GREEN on every constraint. The architectural pipeline is sound. The
**model** got worse on MBPP.

---

## What went wrong

The v2 dataset was **310 unique task_ids**, of which 291 overlapped
with v1 (failed in both baseline and post-BD6). The 11 wins from BD6
pass-1 were *removed* from training because they no longer fail; what
v2 added vs v1 was effectively four extra-hard prompts and four extra
training epochs of pressure on the still-failing cases.
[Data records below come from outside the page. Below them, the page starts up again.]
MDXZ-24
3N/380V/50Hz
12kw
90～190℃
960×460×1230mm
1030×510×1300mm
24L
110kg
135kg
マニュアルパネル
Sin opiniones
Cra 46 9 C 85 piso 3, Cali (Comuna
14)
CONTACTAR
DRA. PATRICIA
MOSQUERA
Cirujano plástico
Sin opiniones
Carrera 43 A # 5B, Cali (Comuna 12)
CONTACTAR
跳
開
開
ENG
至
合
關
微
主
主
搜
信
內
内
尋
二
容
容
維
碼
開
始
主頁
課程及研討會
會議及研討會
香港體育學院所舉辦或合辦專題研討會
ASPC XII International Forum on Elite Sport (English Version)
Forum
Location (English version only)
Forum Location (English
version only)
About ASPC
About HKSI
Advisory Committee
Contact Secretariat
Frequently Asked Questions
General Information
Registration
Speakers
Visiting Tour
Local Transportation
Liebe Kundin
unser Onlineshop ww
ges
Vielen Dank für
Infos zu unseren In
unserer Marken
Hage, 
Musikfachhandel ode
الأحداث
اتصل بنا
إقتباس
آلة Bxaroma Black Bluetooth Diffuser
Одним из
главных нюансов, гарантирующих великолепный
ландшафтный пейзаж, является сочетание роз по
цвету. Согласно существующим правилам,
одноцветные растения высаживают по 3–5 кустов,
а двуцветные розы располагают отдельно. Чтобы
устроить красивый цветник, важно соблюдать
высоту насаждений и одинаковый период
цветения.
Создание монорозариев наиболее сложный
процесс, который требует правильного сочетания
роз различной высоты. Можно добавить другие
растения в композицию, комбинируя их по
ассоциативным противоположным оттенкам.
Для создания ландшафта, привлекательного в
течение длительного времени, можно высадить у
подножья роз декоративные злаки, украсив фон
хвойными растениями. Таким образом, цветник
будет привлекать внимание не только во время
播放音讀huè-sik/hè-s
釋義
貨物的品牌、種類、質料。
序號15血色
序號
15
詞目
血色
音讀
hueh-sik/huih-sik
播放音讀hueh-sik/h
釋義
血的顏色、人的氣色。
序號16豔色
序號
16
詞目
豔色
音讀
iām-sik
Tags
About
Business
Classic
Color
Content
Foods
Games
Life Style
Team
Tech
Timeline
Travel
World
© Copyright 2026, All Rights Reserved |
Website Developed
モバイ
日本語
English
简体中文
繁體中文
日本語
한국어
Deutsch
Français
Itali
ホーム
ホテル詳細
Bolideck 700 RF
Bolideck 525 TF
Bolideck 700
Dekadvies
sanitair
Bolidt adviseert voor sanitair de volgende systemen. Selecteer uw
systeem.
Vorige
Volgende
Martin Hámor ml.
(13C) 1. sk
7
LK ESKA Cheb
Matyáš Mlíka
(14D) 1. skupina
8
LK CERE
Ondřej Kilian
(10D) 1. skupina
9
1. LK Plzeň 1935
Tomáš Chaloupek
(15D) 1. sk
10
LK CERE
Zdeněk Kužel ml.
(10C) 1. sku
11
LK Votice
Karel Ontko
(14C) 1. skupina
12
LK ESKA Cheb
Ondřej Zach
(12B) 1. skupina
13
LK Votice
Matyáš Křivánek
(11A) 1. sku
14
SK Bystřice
The model
specialized further on the hard tail and **forgot the easy cases it
had already mastered.**

Concrete evidence (rows that passed in BD6 pass-1 but regressed in BD6.2):

* MBPP: /14, /17, /20, /52, /53, /64, /96, /105 — at minimum 8 wins lost
* HumanEval: /34, /53, /85 — at least 3 wins lost

Net: MBPP −7, HumanEval +2 — exactly the catastrophic-forgetting
signature of overtraining a small adapter on a narrow hard set.

---

## Lessons for BD6.3 (when ready)

1. **Don't train on the union of poison+already-mastered rows. Train on
   poison only.** The next dataset should be `fresh_failures` (post-BD6
   misses) plus a *small* anchor subset of confirmed pass-1 wins held
   out as positive contrast — not the entire historical poison.
2. **Stop earlier.** Loss already dropped to 0.30 by epoch 1 on this
   data. Epochs 2 and 3 are where the regression happened. 1–2 epochs
   max for the next pass.
3. **Lower learning rate or rank.** lr=2e-4 with r=16 is aggressive for
   ~250 rows. Try lr=1e-4 / r=8 to reduce capacity for memorizing the
   hard tail at the expense of general patterns.
4. **Eval-on-baseline before merging.** Before flipping `PHYS05_PACK`,
   run a quick smoke on the BD6-pass-1 wins. If any of them now fail,
   abort the merge — the LoRA is regressing.
5. **LCB still 0.** Not a surgery failure — dispatcher routes LCB
   prompts through ARIZ before they reach `phys05_code_skeleton`. Fix
   the route classifier (separate task) before counting LCB as a
   surgery target.

---

## Production state (after BD6.2)

* `PHYS05_PACK = physarum05b_code_skeleton.planck` (BD6 pass-1, the
  one with MBPP 13/100 / HE 6/164).
* `physarum05b_code_skeleton_v2.planck` kept on disk as a snapshot but
  not the live pack.
* `data/organ_surgery/phys05_code_skeleton/poison_train_v1.jsonl` —
  306 baseline-fail rows, archived.
* `data/organ_surgery/phys05_code_skeleton/poison_train.jsonl` — 295
  post-BD6 fresh-fail rows.
* `data/organ_surgery/phys05_code_skeleton/poison_train_v2.jsonl` —
  310-row union, the one that overtrained. Kept for the BD6.3 lessons
  above.
* `tools/surgery/output/code_skeleton_lora/` — the GOOD adapter
  (BD6 pass-1).
* `tools/surgery/output/code_skeleton_lora_v2/` — the regression
  adapter, kept as the negative result.

---

## Files this pass touched

* `tools/surgery/bench_to_poison_dataset.py` — re-ran (no code change)
* inline merge script (one-shot Python) producing `poison_train_v2.jsonl`
* `tools/surgery/train_code_skeleton_lora.py` — re-ran with `--epochs 4`
* `tools/surgery/merge_code_skeleton_lora.py` — re-ran for v2 outputs
* `physarum05b_code_skeleton_v2.planck` — written, not currently linked
* `src/organs/organ_manager.cpp::PHYS05_PACK` — flipped to v2 then
  flipped back to v1 (production restored)
* `docs/PYTHON_QUARANTINE.md` — written this pass, **stays green**: the
  whole regression cycle was inside the disposable surgery capsule
* `reports/BD6_2_OVERTRAIN_DELTA.md` — this file.